Termino mi bebida y salgo a la puerta de la cantina. Veo las luces de El Paso e inhalo el olor tan característico de esta ciudad. Siempre me ha gustado conocer mis límites, y la frontera que tengo justo en frente es uno de ellos, aunque sólo sea geográfico. No la he cruzado nunca y no creo que lo haga. El país del otro lado, la jaula de oro, no me interesa demasiado, al menos de momento. Prefiero los sitios donde, como en esta ciudad, es fácil mantenerse en la sombra, es fácil hacer lo que te da la puta gana si sabes montártelo bien.

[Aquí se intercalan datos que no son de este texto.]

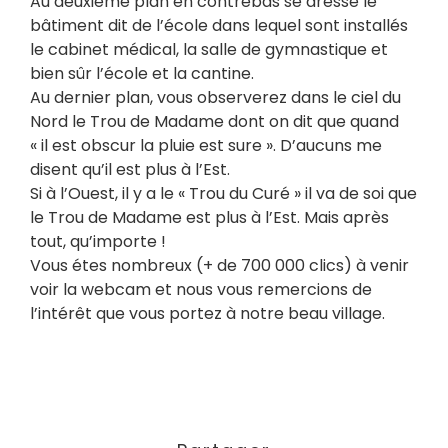
Au deuxième plan en contrebas se dresse le
bâtiment dit de l’école dans lequel sont installés
le cabinet médical, la salle de gymnastique et
bien sûr l’école et la cantine.
Au dernier plan, vous observerez dans le ciel du
Nord le Trou de Madame dont on dit que quand
« il est obscur la pluie est sure ». D’aucuns me
disent qu’il est plus à l’Est.
Si à l’Ouest, il y a le « Trou du Curé » il va de soi que
le Trou de Madame est plus à l’Est. Mais après
tout, qu’importe !
Vous étes nombreux (+ de 700 000 clics) à venir
voir la webcam et nous vous remercions de
l’intérêt que vous portez à notre beau village.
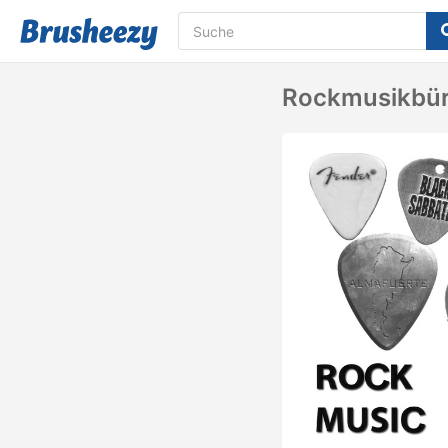
Rockmusikbür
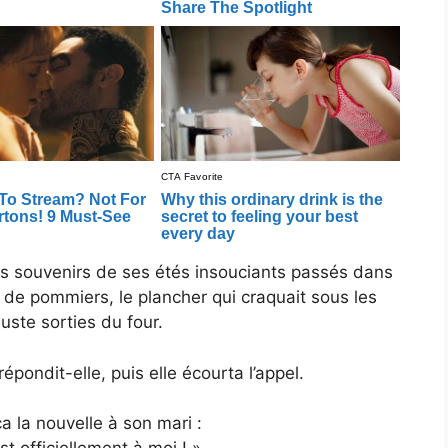
es souvenirs de ses étés insouciants passés dans
r de pommiers, le plancher qui craquait sous les
uste sorties du four.
pondit-elle, puis elle écourta l’appel.
a la nouvelle à son mari :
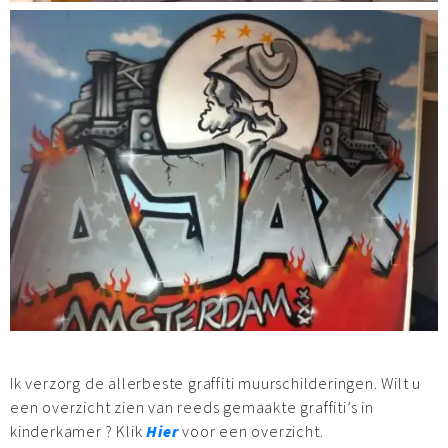
Ik verzorg de allerbeste graffiti muurschilderingen. Wilt u
een overzicht zien van reeds gemaakte graffiti’s in
kinderkamer ? Klik
Hier
voor een overzicht.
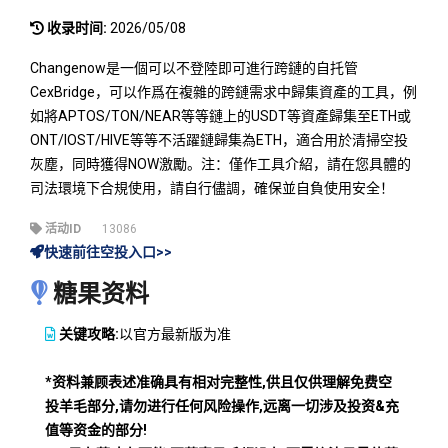
收录时间:
2026/05/08
Changenow是一個可以不登陸即可進行跨鏈的自托管
CexBridge，可以作爲在複雜的跨鏈需求中歸集資產的工具，例
如將APTOS/TON/NEAR等等鏈上的USDT等資產歸集至ETH或
ONT/IOST/HIVE等等不活躍鏈歸集為ETH，適合用於清掃空投
灰塵，同時獲得NOW激勵。注：僅作工具介紹，請在您具體的
司法環境下合規使用，請自行儘調，確保並自負使用安全！
活动ID
13086
快速前往空投入口>>
糖果资料
关键攻略:
以官方最新版为准
*资料兼顾表述准确具有相对完整性,供且仅供理解免费空
投羊毛部分,请勿进行任何风险操作,远离一切涉及投资&充
值等资金的部分!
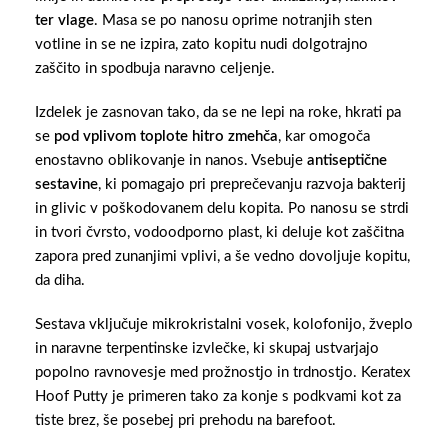
ter vlage
. Masa se po nanosu oprime notranjih sten
votline in se ne izpira, zato kopitu nudi dolgotrajno
zaščito in spodbuja naravno celjenje.
Izdelek je zasnovan tako, da se ne lepi na roke, hkrati pa
se
pod vplivom toplote hitro zmehča
, kar omogoča
enostavno oblikovanje in nanos. Vsebuje
antiseptične
sestavine
, ki pomagajo pri preprečevanju razvoja bakterij
in glivic v poškodovanem delu kopita. Po nanosu se strdi
in tvori čvrsto, vodoodporno plast, ki deluje kot zaščitna
zapora pred zunanjimi vplivi, a še vedno dovoljuje kopitu,
da diha.
Sestava vključuje mikrokristalni vosek, kolofonijo, žveplo
in naravne terpentinske izvlečke, ki skupaj ustvarjajo
popolno ravnovesje med prožnostjo in trdnostjo. Keratex
Hoof Putty je primeren tako za konje s podkvami kot za
tiste brez, še posebej pri prehodu na barefoot.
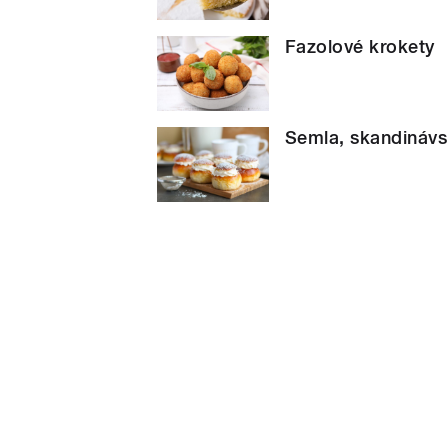
Fazolové krokety
Semla, skandinávs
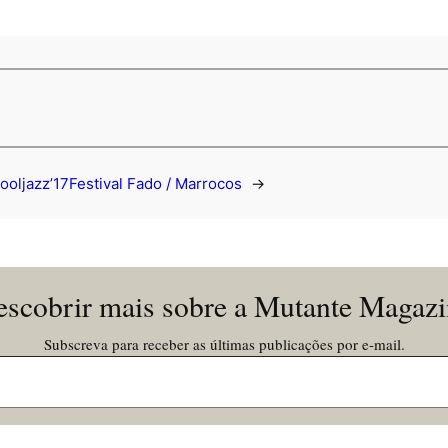
ooljazz’17
Festival Fado / Marrocos
→
scobrir mais sobre a Mutante Magaz
Subscreva para receber as últimas publicações por e-mail.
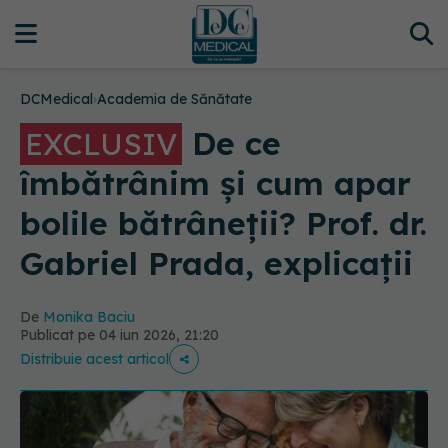
DCMedical
›
Academia de Sănătate
De ce
EXCLUSIV
îmbătrânim și cum apar
bolile bătrâneții? Prof. dr.
Gabriel Prada, explicații
De
Monika Baciu
Publicat pe 04 iun 2026, 21:20
Distribuie acest articol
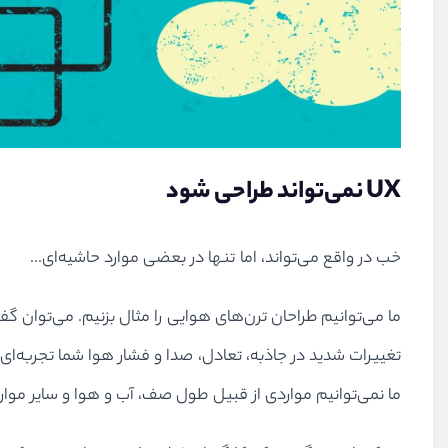
UX نمی‌تواند طراحی شود
خب در واقع می‌تواند، اما تنها در بعضی موارد حاشیه‌ای...
ما می‌توانیم طراحان ترن‌های هوایی را مثال بزنیم. می‌توان گ
تغییرات شدید در جاذبه، تعادل، صدا و فشار هوا شما تجربه‌ای 
ما نمی‌توانیم مواردی از قبیل طول صف، آب و هوا و سایر موارد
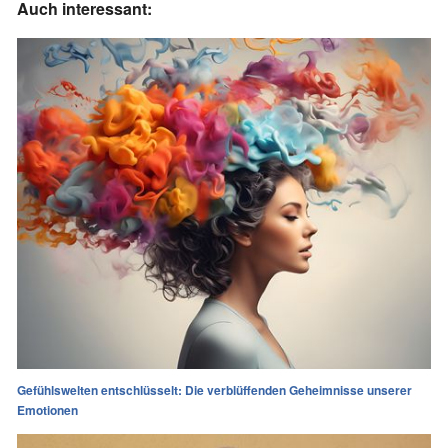
Auch interessant:
Gefühlswelten entschlüsselt: Die verblüffenden Geheimnisse unserer
Emotionen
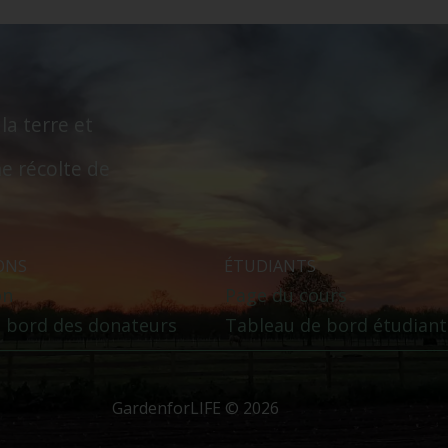
 la terre et
e récolte de
ONS
ÉTUDIANTS
on
Page du cours
 bord des donateurs
Tableau de bord étudiant
GardenforLIFE © 2026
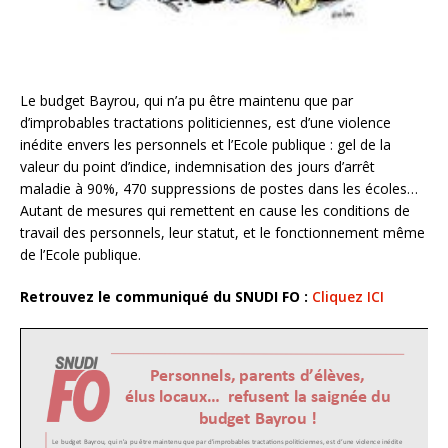
Le budget Bayrou, qui n’a pu être maintenu que par
d’improbables tractations politiciennes, est d’une violence
inédite envers les personnels et l’Ecole publique : gel de la
valeur du point d’indice, indemnisation des jours d’arrêt
maladie à 90%, 470 suppressions de postes dans les écoles…
Autant de mesures qui remettent en cause les conditions de
travail des personnels, leur statut, et le fonctionnement même
de l’Ecole publique.
Retrouvez le communiqué du SNUDI FO :
Cliquez ICI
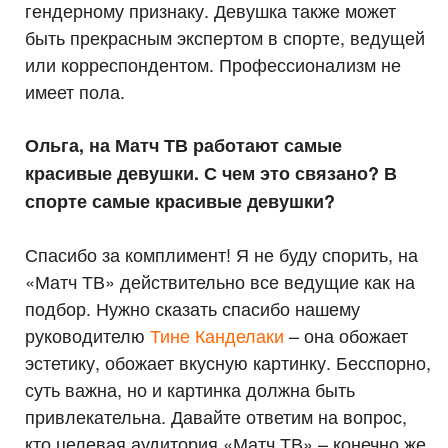
гендерному признаку. Девушка также может
быть прекрасным экспертом в спорте, ведущей
или корреспондентом. Профессионализм не
имеет пола.
Ольга, на Матч ТВ работают самые
красивые девушки. С чем это связано? В
спорте самые красивые девушки?
Спасибо за комплимент! Я не буду спорить, на
«Матч ТВ» действительно все ведущие как на
подбор. Нужно сказать спасибо нашему
руководителю
Тине Канделаки
– она обожает
эстетику, обожает вкусную картинку. Бесспорно,
суть важна, но и картинка должна быть
привлекательна. Давайте ответим на вопрос,
кто целевая аудитория «Матч ТВ» – конечно же,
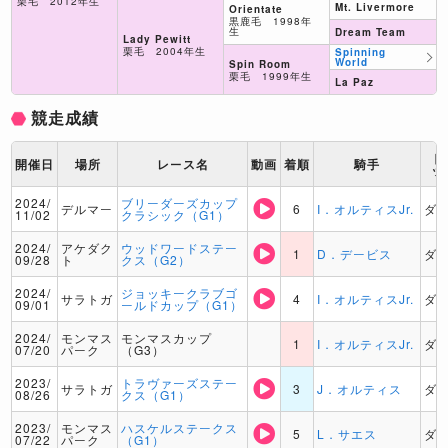
栗毛 2012年生
Mt. Livermore
Orientate
黒鹿毛 1998年
生
Dream Team
Lady Pewitt
栗毛 2004年生
Spinning
World
Spin Room
栗毛 1999年生
La Paz
競走成績
ト
開催日
場所
レース名
動画
着順
騎手
ッ
2024/
ブリーダーズカップ
デルマー
6
I．オルティスJr.
ダ
11/02
クラシック（G1）
2024/
アケダク
ウッドワードステー
1
D．デービス
ダ
09/28
ト
クス（G2）
2024/
ジョッキークラブゴ
サラトガ
4
I．オルティスJr.
ダ
09/01
ールドカップ（G1）
2024/
モンマス
モンマスカップ
1
I．オルティスJr.
ダ
07/20
パーク
（G3）
2023/
トラヴァーズステー
サラトガ
3
J．オルティス
ダ
08/26
クス（G1）
2023/
モンマス
ハスケルステークス
5
L．サエス
ダ
07/22
パーク
（G1）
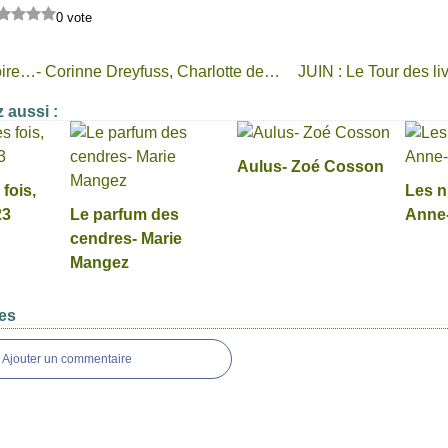
0 vote
C’est l’histoire…- Corinne Dreyfuss, Charlotte des Ligneris
 aussi :
Aulus- Zoé Cosson
fois,
Les n
23
Le parfum des
Anne-
cendres- Marie
Mangez
es
Ajouter un commentaire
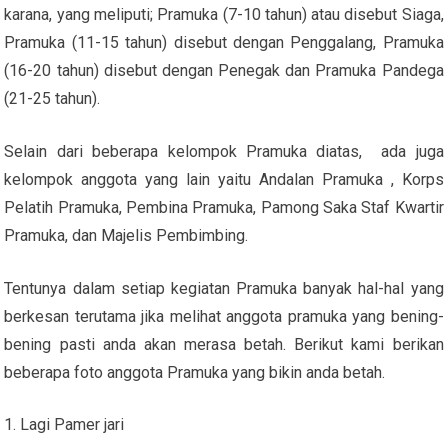
karana, yang meliputi; Pramuka (7-10 tahun) atau disebut Siaga,
Pramuka (11-15 tahun) disebut dengan Penggalang, Pramuka
(16-20 tahun) disebut dengan Penegak dan Pramuka Pandega
(21-25 tahun).
Selain dari beberapa kelompok Pramuka diatas, ada juga
kelompok anggota yang lain yaitu Andalan Pramuka , Korps
Pelatih Pramuka, Pembina Pramuka, Pamong Saka Staf Kwartir
Pramuka, dan Majelis Pembimbing.
Tentunya dalam setiap kegiatan Pramuka banyak hal-hal yang
berkesan terutama jika melihat anggota pramuka yang bening-
bening pasti anda akan merasa betah. Berikut kami berikan
beberapa foto anggota Pramuka yang bikin anda betah.
Lagi Pamer jari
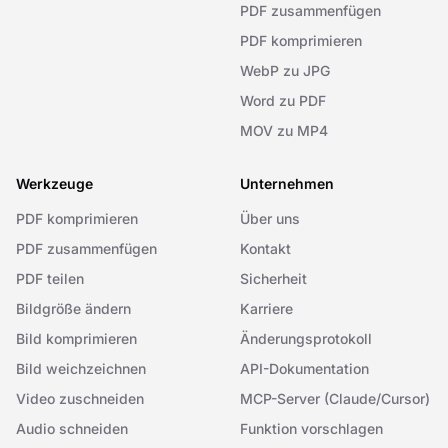
PDF zusammenfügen
PDF komprimieren
WebP zu JPG
Word zu PDF
MOV zu MP4
Werkzeuge
Unternehmen
PDF komprimieren
Über uns
PDF zusammenfügen
Kontakt
PDF teilen
Sicherheit
Bildgröße ändern
Karriere
Bild komprimieren
Änderungsprotokoll
Bild weichzeichnen
API-Dokumentation
Video zuschneiden
MCP-Server (Claude/Cursor)
Audio schneiden
Funktion vorschlagen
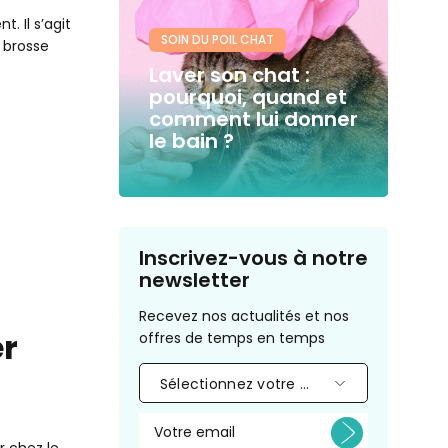
. Il s’agit
SOIN DU POIL CHAT
 brosse
Laver son chat :
pourquoi, quand et
comment lui donner
le bain ?
Inscrivez-vous à notre
newsletter
Recevez nos actualités et nos
r
offres de temps en temps
Sélectionnez votre animal
r chez le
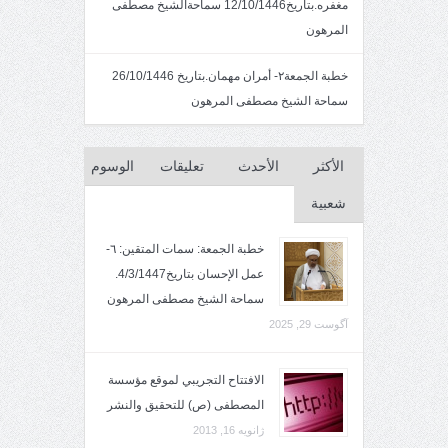
مغفره.بتاريخ12/10/1446 سماحةالشيخ مصطفى
المرهون
خطبة الجمعة٢- أمران مهمان.بتاريخ 26/10/1446
سماحة الشيخ مصطفى المرهون
الأكثر
الأحدث
تعليقات
الوسوم
شعبية
خطبة الجمعة: سمات المتقين: ٦-
عمل الإحسان بتاريخ4/3/1447.
سماحة الشيخ مصطفى المرهون
آگوست 29, 2025
الافتتاح التجريبي لموقع مؤسسة
المصطفى (ص) للتحقيق والنشر
ژانویه 16, 2013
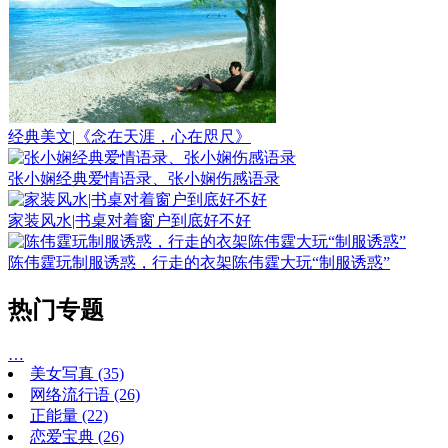
经典美文|《念在天涯，心在咫尺》
张小娴经典爱情语录、张小娴伤感语录
家装风水|书桌对着窗户到底好不好
陈伟霆玩制服诱惑，行走的衣架陈伟霆大玩“制服诱惑”
热门专题
…
美女写真
(35)
网络流行语
(26)
正能量
(22)
恋爱宝典
(26)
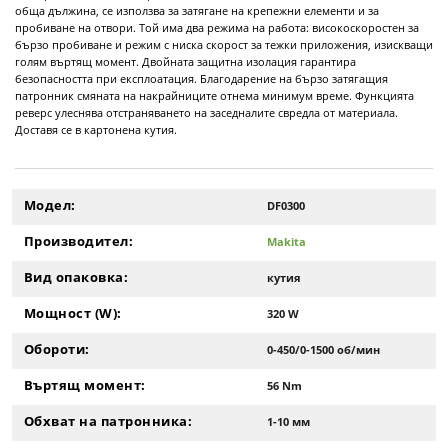
обща дължина, се използва за затягане на крепежни елементи и за
пробиване на отвори. Той има два режима на работа: високоскоростен за
бързо пробиване и режим с ниска скорост за тежки приложения, изискващи
голям въртящ момент. Двойната защитна изолация гарантира
безопасността при експлоатация. Благодарение на бързо затягащия
патронник смяната на накрайниците отнема минимум време. Функцията
реверс улеснява отстраняването на заседналите свредла от материала.
Доставя се в картонена кутия.
Модел:
DF0300
Производител:
Makita
Вид опаковка:
кутия
Мощност (W):
320 W
Обороти:
0-450/0-1500 об/мин
Въртящ момент:
56 Nm
Обхват на патронника:
1-10 мм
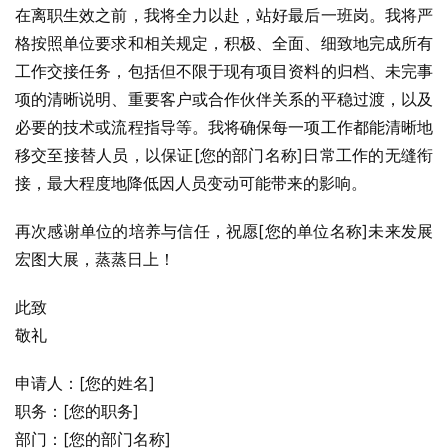
在离职生效之前，我将全力以赴，站好最后一班岗。我将严
格按照单位要求和相关规定，积极、全面、细致地完成所有
工作交接任务，包括但不限于现有项目资料的归档、未完事
项的清晰说明、重要客户或合作伙伴关系的平稳过渡，以及
必要的技术或流程指导等。我将确保每一项工作都能清晰地
移交至接替人员，以保证[您的部门名称]日常工作的无缝衔
接，最大程度地降低因人员变动可能带来的影响。
再次感谢单位的培养与信任，祝愿[您的单位名称]未来发展
宏图大展，蒸蒸日上！
此致
敬礼
申请人：[您的姓名]
职务：[您的职务]
部门：[您的部门名称]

Tengo un cadáver hediondo en mi maletero. Esta parte es la que menos me gusta. Deshacerse de cadáveres siempre ha sido un problema. Es la inevitable parte mala de todas las cosas buenas. El ying y el yang. El reverso tenebroso. El precio. Pero lo acepto. La mayoría de gente acepta un trabajo que odia, una pareja a la que acaba por no soportar y una vida que no le gusta. Comparándolo con eso, casi me parece divertido lo que tengo que hacer a continuación. Como todos los asesinos del mundo, yo también pensé en comprar un par de cerdos que hicieran todo el trabajo. Todos lo pensamos después de ver  Snatch. Lo que pasa es que cuando en una ciudad empieza a desaparecer gente, tener un cerdo enorme no es precisamente discreto, y el secreto de esto, de mi trabajo, es ser invisible, sigiloso como una sombra, translúcido y con la apariencia más gris posible. Deslizarse grácilmente entre la normalidad de los demás, mostrar una vida todo lo vulgar posible y nunca jamás levantar la vista del suelo más de lo necesario. Que nadie sea capaz de decir si estuviste o no en ningún sitio, esa es la clave.
Hace un calor sofocante, así que tengo que darme prisa antes de que mi coche empiece a apestar. Salgo a la calle, me meto en él y arranco. Doy las cuarenta y cinco vueltas de rigor sin demasiado sentido por toda la ciudad antes de dirigirme a mi destino. No me gustaría que nadie demasiado aburrido se dedicara a observar mi ruta. A las afueras, al sur, hay unas fábricas abandonadas en las que nadie, excepto yo, ha puesto un pie en años. Tan sólo tengo que llegar, esperar a que oscurezca, meter el cadáver dentro de la fábrica, llevarlo hasta la bañera, trocearlo, esperar a que se desangren los trozos y luego meterlos en la trituradora que he llevado hasta allí para ese fin, darle al botón de encendido y ver cómo se convierte en una especie de pasta repugnante que después mezclo con agua hasta que consigo que se quede totalmente líquido. Después  meto aquello en una garrafa y lo vacío en cualquier alcantarilla, menos un litro, que suelo conservar, no sé muy bien por qué. Como trofeo, supongo. He leído por ahí que es lo que hacemos los psicópatas, y quién cojones soy yo para cuestionar al psiquiatra que haya escrito eso. Es sumamente asqueroso, pero a la vez, el proceso de convertir a alguien en líquido no deja de tener su gracia. Jamás esperarías transportar a nadie metido en una garrafa ¿verdad? Lo cierto es que yo tampoco, that’s life.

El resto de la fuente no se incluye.